Charlie Munger serves as independent director of Costco (NASDAQ:COST). He is a long-term investor who is highly regarded for his principles, philosophy and, of course, his investment skills.
Costco is a sought-after stock, as evidenced by its rising share price over the past 10 years. Total stock price return averaged 20.6%. The sharp rise in share price makes the stock expensively valued. This reminds me of Coca-Cola in 1998.
The Fed's current policy does not justify a high valuation of the stock. Costco will have to continue to perform in the coming years to justify this high share valuation. Unfavorable quarterly earnings could correct the stock significantly. Expectations for future earnings are high, and probably too high. Therefore, I think the share is a hold.
Costco reports its sales figures each month on its investor relations website. Sales increased less than the previous 9 weeks during the October retail month. Still, sales growth was good with 6.7% growth.
Costco is currently the third largest global retailer, with locations in the US, China, Mexico, Japan, the UK and so on. Costco's fiscal year ends in August 2022, sales increased 16% year-on-year and gross margin improved to 11.13%. Operating income and earnings per share grew 16%.
Expectations for the coming years are high. Analysts expect revenue growth of 7% and earnings per share growth of 12% for fiscal year 2024. Earnings per share growth of 15% is expected for fiscal year 2025. Analysts slightly lowered their expectation for earnings per share for fiscal 2025 to $18.82. The expected PE ratio for fiscal year 2025 is 26.
Costco pays a FWD dividend of $3.60 per share. At a share price of $490, this equates to a dividend yield of 0.73%. In recent years, Costco also paid a special dividend.
Management purchases its own shares so that dividends per share and earnings per share grow faster than consolidated earnings. The compound annual growth rate of dividend per share is 13%. In fiscal year 2022, management repurchased $439 million worth of shares, representing a repurchase yield of 0.2%.
Both dividend payments and share repurchases combined are lower than free cash flow. As a result, Costco has a net cash position of $3.6B. The net cash position is advisable given the low operating profit margin of only 3.4%.
Costco's total return over 10 years is stunning. Coca-Cola (KO) at the end of 1998 also showed stunning returns over the past 10 years. Coca-Cola grew strongly in sales, profits and free cash flow. And the strong cash flow was distributed to shareholders through a dividend and a robust share repurchase program. As a result, dividends per share and earnings per share grew stronger than earnings growth. Investors were enthusiastic and bought the shares en masse, giving Coca-Cola a PE ratio of nearly 50 by the end of 1998.
When I compare Coca-Cola with Costco, I see quite a few similarities. Costco also had a PE ratio of about 50 in 2022.
Coca-Cola reported lower earnings in 1999. The high valuation of the stock was not justified for the profit decline. From 1998, Coca-Cola fell from $44 peak to $19 in 2004. Representing 6 years without share price growth.

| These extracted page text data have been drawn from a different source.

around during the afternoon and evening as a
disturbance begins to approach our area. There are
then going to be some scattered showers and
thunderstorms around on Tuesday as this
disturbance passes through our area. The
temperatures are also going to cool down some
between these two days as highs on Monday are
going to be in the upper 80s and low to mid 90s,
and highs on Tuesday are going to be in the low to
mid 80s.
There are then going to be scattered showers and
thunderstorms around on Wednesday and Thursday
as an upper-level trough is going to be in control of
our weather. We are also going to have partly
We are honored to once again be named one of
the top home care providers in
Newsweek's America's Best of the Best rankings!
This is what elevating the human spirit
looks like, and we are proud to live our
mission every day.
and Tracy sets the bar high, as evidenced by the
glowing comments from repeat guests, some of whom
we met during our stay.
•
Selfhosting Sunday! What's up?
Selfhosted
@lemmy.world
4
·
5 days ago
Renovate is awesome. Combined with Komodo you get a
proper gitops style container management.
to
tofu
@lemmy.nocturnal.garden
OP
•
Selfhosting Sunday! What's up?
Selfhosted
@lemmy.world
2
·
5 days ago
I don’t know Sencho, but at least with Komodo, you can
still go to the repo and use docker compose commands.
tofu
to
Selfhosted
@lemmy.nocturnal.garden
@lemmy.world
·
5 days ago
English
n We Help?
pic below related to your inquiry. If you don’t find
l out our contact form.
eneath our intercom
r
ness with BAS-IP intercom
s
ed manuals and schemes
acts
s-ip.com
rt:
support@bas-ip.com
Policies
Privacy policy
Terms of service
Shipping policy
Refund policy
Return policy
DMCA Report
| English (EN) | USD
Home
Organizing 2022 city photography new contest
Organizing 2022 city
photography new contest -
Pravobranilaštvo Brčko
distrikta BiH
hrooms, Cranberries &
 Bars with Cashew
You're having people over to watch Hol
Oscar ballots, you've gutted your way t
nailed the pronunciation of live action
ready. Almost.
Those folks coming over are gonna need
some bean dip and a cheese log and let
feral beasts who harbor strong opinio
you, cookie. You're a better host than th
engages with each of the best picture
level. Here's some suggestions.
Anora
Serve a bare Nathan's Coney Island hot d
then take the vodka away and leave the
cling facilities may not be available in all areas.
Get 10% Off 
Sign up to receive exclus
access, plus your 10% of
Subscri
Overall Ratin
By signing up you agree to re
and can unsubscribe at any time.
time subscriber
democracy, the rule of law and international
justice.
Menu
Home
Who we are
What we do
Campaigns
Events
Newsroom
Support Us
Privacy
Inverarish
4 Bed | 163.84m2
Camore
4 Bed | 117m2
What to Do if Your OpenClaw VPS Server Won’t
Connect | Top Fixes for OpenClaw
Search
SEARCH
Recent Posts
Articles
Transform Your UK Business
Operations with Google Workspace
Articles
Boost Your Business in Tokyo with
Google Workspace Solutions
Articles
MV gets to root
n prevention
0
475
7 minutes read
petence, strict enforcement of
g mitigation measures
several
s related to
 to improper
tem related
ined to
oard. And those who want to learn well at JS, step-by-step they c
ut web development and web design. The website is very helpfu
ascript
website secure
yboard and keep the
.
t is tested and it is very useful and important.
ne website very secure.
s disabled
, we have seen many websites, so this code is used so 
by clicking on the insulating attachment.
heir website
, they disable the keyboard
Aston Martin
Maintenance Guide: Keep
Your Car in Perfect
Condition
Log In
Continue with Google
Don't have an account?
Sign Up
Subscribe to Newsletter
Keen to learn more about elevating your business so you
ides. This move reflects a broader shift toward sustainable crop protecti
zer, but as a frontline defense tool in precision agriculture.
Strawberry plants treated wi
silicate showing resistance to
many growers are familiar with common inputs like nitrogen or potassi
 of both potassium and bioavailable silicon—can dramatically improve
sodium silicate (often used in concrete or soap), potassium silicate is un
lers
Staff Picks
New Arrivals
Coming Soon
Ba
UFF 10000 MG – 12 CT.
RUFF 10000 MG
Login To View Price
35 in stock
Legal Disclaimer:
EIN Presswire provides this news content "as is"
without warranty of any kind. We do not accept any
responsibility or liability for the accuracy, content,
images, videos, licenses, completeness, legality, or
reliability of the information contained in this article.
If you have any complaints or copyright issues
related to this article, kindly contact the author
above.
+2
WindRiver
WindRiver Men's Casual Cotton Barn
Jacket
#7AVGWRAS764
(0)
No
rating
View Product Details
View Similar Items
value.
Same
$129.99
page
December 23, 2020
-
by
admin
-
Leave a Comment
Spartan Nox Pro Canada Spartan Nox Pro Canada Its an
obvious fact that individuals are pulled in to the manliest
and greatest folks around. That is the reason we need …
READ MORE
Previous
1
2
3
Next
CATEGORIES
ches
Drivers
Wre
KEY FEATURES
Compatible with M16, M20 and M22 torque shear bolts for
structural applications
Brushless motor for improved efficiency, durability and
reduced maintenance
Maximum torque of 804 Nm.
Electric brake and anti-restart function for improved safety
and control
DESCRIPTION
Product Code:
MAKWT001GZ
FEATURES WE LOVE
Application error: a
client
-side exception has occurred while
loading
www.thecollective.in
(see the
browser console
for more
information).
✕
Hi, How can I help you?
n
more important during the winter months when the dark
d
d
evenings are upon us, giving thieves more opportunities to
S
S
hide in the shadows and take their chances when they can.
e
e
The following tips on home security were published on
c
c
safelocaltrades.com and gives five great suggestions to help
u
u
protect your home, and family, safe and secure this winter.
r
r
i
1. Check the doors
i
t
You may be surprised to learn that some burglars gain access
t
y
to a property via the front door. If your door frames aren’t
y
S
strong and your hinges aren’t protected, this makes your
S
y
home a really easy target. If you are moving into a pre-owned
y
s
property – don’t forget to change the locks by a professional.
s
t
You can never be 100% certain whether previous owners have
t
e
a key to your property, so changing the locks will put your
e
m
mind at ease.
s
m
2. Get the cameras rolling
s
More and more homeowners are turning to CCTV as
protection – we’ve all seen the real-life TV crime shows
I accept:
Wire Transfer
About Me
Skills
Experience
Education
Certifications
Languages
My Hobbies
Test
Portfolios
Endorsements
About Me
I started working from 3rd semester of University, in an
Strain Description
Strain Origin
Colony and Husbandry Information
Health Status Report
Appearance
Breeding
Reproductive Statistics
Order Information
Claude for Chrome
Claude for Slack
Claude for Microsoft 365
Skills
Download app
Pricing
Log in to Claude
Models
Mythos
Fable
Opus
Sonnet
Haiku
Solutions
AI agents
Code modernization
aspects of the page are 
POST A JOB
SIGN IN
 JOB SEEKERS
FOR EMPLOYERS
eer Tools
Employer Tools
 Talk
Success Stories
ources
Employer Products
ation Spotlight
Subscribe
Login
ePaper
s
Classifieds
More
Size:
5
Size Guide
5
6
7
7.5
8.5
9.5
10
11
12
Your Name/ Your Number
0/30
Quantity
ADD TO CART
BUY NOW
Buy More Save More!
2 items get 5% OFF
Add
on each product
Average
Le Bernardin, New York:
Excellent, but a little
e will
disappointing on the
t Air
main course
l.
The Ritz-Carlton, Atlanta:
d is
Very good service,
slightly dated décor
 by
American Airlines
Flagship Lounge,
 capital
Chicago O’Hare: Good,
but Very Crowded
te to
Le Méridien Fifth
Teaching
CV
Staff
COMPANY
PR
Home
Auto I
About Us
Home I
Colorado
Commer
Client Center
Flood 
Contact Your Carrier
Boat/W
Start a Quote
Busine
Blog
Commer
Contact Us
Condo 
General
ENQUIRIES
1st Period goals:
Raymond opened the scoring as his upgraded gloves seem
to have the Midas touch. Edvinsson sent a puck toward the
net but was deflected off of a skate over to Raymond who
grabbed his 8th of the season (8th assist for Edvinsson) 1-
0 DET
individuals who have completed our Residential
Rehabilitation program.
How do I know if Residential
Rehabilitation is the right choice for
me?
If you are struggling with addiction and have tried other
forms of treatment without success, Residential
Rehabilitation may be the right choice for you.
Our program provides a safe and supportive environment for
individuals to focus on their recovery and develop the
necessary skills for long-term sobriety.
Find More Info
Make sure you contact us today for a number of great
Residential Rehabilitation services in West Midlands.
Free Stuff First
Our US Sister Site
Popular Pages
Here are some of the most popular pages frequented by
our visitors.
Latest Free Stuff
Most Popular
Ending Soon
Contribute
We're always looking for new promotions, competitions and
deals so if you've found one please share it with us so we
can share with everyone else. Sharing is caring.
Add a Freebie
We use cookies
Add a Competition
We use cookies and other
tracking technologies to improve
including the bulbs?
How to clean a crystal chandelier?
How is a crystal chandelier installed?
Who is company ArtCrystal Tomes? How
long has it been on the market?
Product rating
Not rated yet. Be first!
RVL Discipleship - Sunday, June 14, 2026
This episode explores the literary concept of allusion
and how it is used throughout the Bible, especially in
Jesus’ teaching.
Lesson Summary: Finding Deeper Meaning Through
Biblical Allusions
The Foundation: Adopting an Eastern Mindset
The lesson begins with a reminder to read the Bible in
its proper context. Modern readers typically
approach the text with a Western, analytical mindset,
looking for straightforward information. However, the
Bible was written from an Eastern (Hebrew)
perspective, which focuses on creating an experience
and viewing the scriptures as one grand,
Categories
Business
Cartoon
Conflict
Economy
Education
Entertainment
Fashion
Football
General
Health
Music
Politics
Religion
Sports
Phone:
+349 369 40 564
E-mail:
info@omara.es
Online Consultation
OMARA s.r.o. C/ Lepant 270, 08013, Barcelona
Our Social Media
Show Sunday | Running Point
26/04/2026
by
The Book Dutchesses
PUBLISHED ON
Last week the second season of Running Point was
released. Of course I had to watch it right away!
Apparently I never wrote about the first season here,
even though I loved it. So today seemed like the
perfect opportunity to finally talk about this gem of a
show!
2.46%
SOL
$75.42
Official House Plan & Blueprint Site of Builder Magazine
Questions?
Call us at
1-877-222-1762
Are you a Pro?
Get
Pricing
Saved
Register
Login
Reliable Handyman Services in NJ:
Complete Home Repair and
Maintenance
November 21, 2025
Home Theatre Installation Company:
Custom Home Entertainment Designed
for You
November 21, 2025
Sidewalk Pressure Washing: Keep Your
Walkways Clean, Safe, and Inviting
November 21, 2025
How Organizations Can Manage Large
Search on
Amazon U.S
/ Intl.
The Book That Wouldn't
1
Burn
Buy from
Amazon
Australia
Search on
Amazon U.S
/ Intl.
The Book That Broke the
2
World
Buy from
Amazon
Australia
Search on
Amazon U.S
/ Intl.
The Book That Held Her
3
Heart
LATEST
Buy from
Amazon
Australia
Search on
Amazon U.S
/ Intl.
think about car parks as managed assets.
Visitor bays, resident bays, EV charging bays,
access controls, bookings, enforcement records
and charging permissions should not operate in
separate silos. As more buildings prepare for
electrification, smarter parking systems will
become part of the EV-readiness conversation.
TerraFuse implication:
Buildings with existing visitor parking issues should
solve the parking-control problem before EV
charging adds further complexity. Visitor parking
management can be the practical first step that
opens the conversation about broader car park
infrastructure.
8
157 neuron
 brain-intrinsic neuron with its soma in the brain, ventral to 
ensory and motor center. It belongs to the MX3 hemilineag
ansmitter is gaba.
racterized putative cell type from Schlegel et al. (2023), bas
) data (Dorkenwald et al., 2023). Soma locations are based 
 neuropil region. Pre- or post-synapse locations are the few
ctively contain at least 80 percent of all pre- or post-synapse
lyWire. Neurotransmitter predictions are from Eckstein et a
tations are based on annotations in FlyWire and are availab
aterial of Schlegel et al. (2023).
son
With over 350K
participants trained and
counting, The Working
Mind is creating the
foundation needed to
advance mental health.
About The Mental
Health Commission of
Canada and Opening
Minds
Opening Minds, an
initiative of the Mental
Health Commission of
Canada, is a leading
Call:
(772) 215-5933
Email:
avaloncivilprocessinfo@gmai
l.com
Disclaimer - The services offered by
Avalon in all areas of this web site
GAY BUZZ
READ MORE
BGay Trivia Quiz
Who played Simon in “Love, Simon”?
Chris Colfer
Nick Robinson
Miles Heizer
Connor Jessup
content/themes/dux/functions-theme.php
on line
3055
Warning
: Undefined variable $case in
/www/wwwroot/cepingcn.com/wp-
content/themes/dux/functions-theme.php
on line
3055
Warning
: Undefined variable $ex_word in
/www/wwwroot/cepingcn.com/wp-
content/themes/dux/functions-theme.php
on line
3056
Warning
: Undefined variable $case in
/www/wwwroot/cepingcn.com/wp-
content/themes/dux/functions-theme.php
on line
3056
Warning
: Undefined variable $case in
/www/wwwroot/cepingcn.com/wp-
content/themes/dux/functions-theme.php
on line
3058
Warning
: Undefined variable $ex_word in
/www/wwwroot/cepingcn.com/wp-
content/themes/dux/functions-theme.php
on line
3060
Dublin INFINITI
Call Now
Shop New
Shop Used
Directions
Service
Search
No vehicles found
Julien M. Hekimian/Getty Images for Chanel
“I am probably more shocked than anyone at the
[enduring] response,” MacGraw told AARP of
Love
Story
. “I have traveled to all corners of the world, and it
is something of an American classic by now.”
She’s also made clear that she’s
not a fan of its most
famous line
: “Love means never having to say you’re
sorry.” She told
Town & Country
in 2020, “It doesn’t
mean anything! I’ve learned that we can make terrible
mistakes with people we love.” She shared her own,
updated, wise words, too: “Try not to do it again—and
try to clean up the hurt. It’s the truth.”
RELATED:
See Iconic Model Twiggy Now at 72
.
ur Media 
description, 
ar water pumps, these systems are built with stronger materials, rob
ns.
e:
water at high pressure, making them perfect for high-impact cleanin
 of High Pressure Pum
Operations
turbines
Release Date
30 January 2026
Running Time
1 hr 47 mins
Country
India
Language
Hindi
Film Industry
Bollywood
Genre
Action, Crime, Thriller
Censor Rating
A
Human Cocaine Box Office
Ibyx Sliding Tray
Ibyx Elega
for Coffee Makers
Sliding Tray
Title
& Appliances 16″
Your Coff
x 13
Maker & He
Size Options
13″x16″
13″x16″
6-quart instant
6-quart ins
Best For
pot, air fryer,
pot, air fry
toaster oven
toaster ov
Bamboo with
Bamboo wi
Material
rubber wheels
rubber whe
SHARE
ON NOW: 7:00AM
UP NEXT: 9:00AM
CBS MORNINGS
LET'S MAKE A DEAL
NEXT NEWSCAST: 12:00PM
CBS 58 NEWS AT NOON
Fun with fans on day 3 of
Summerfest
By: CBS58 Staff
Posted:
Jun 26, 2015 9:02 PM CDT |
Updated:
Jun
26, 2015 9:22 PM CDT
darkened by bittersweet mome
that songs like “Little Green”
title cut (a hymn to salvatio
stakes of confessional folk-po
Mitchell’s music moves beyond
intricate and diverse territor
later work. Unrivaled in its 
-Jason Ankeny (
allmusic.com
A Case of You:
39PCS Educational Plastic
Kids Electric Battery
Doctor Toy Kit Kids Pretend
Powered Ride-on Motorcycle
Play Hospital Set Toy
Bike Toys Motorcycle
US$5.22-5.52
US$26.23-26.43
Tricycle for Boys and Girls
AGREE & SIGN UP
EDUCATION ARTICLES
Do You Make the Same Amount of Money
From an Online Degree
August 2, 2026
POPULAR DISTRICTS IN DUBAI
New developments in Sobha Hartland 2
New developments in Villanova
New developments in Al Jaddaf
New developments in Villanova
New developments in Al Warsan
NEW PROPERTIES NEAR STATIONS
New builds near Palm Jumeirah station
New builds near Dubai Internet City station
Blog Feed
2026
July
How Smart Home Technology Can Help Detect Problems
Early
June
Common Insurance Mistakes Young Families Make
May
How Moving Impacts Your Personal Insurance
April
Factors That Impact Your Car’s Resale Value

Over the past 20 years, Costco's stock valuation has increased strongly. The 10-year average PE ratio stands at 30, still very high compared to average measures of the S&P500.
Investors should keep a close eye on Costco, as the stock's valuation is very high compared to that of the S&P500. Costco expects strong growth in sales and earnings per share in the coming years, and does not expect stagnation. The projected PE ratio for 2025 is 26, but this high valuation is not sustainable during a rising interest rate environment. Costco will have to perform to deliver on this high stock valuation, any doubts about sales and earnings growth could push the stock downward. Costco is a growing company, but at a high valuation. There are better opportunities in the market.
Costco is a sought-after stock, as can be seen by its sharply rising share price. Over the past 10 years, the total return of the stock averaged 20.6%, including dividend payments. Charlie Munger serves as independent director of Costco. His principles, philosophy and investment skills add great value to Costco. Costco is the third largest retailer operating internationally. Sales increased 16% year over year in fiscal 2022. High SG&A costs reduced earnings per share by 14% year over year. Management is very shareholder-friendly by paying dividends and buying back shares. Costco does not return all of its cash to shareholders and thus has a net cash position of $3.6B on its balance sheet. This is favored to absorb any setbacks because of its low profit margin of 3.4%. Expectations for the coming years are high: analysts expect strong growth in sales and earnings per share. The enormous optimism of investors has led to high stock valuations, the expected PE ratio for fiscal 2025 is 26. The 10-year median PE ratio is 30, which is very high by today's standards as the Fed raises interest rates. Due to the high valuation, I expect little growth in the share price and Costco will have to perform to make the stock worthy of valuation. Therefore, I think the stock is a hold.